Despite the directive coming into force, Europe this week is as confused
and divided as ever about GM foods. After years of squabbling, wrangling
and disagreements, new proposals have been drawn up by the commission's
Danish presidency. They have come in two parts - food and animal feed, and
labelling and "traceability" - with the idea that together these will
provide better safety testing and consumer choice. With these planks in
place, the commission has thought, the way would be clear for the crops to
be authorised.

Fat chance. Europe's council of agricultural ministers met on Monday in
Luxembourg, and failed to agree. The commission had proposed that all food
containing more than 1% of GM products should be automatically labelled,
but Sweden insisted on "zero tolerance", Austria and Italy called for far
tighter limits, while France and others were in favour of the compromise.
The Danish presidency, keen to make progress on GM issues, also proposed
that individual states should be allowed temporarily to authorise the sale
of new GM products. This would have allowed small amounts of GM foods to be
sold in Europe for three years without being labelled. This, too, fell flat
- supported only by Austria, Denmark, Ireland and Spain, with other
countries pushing for a different system.

With the farm ministers having failed to reach agreement, the GM baton
passed yesterday to Europe's environment ministers to discuss labelling and
traceability. Last week there were strong rumours that they would take the
chance to propose lifting the effective moratorium on growing the crops.
But with far too much uncertainty on the major points of contention
addressed by their agricultural colleagues, and with issues of financial
and environmental liability barely touched on, they also got themselves
into a muddle and failed to agree.

The whole process will almost certainly now go forward to more meetings in
November, and then to conciliation. By then, Britain will be in the middle
of its debate and the food standards agency, which has largely informed
British policy, will be reconsidering its whole GM position. For the
companies and the European commission, the grindingly slow, impossibly
twisting European road to legal acceptance of the crops gets ever more
bogged down.
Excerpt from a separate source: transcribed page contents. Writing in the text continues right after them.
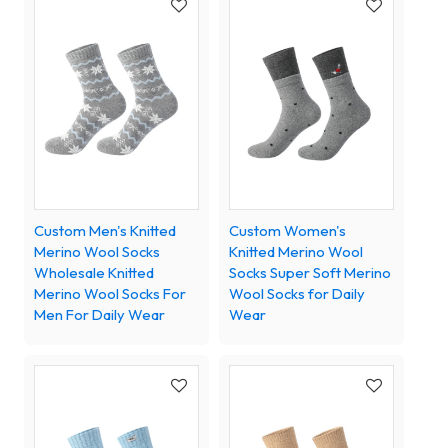
Custom Men's Knitted
Custom Women's
Merino Wool Socks
Knitted Merino Wool
Wholesale Knitted
Socks Super Soft Merino
Merino Wool Socks For
Wool Socks for Daily
Men For Daily Wear
Wear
The companies claim they have lost $12bn (£7.7bn) of sales in
the past four years, and the commission is now coming under mounting
pressure from impatient US trade officials. Everyone in the commission
wants the US off its back and an end to the whole vexed affair.

The commission has tried to raise the stakes and has lately pushed Irish
health and consumer affairs commissioner David Byrne to argue that people
are now ready to accept the foods, and that Europe must act to
prevent the biotechnology field being hindered "by emotional reaction and
apprehension". He and others have played up threats of a trade war with the
US in order to influence ministers and voters, but few people believe that
the World Trade Organisation will want to act before the European political
process has been exhausted - probably in 2004.
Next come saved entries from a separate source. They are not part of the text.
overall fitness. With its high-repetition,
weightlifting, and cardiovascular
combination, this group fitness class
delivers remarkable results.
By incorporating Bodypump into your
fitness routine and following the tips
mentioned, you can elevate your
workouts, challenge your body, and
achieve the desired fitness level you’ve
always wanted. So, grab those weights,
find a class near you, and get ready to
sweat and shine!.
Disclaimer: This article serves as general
The companies are prepared to hang in because the European market is so
large and potentially lucrative, but their patience is wearing thin. They
accept that even if member states do eventually agree on regulatory
labelling and all the other outstanding issues in the next year, some
countries may never allow them to be grown commercially for domestic
political reasons. Like the euro, GM may never be acceptable in some
countries. It is a war of attrition, with both sides saying that time is on
their side and putting on a show of optimism. The companies believe that
the political momentum in favour of the crops is now building and that
governments are getting fidgety. They say that farm groups, which just four
years ago were not interested, are now asking them for the technology and
say that consumers are less hostile. Their best hope now is that, as more
countries around the world pass legislation allowing the crops to be grown
and sold, so Europe will become politically and technologically isolated.
It will not be long, they say, before many more European politicians start
shouting for the continent to catch up with the likes of China and India.
Given Europe's strong consumer protection laws, they believe consumers will
eventually come to trust the foods,
and that member states will have no scientific or social excuse left to
stop them. But they also know that even when European politicians do reach
agreement, the decision on whether to let farmers grow the crops will
eventually come down to national politics, and any country will still be
able to say no.

Unfortunately for the companies and the commission, the formidable
coalition of national and international environment, consumer,
developmentand faith groups which vehemently opposed the introduction of
the crops four years ago has not disappeared and is confident of being able
to crank up concerted opposition whenever it has to. By then, directive
2000/18 may be only dimly remembered.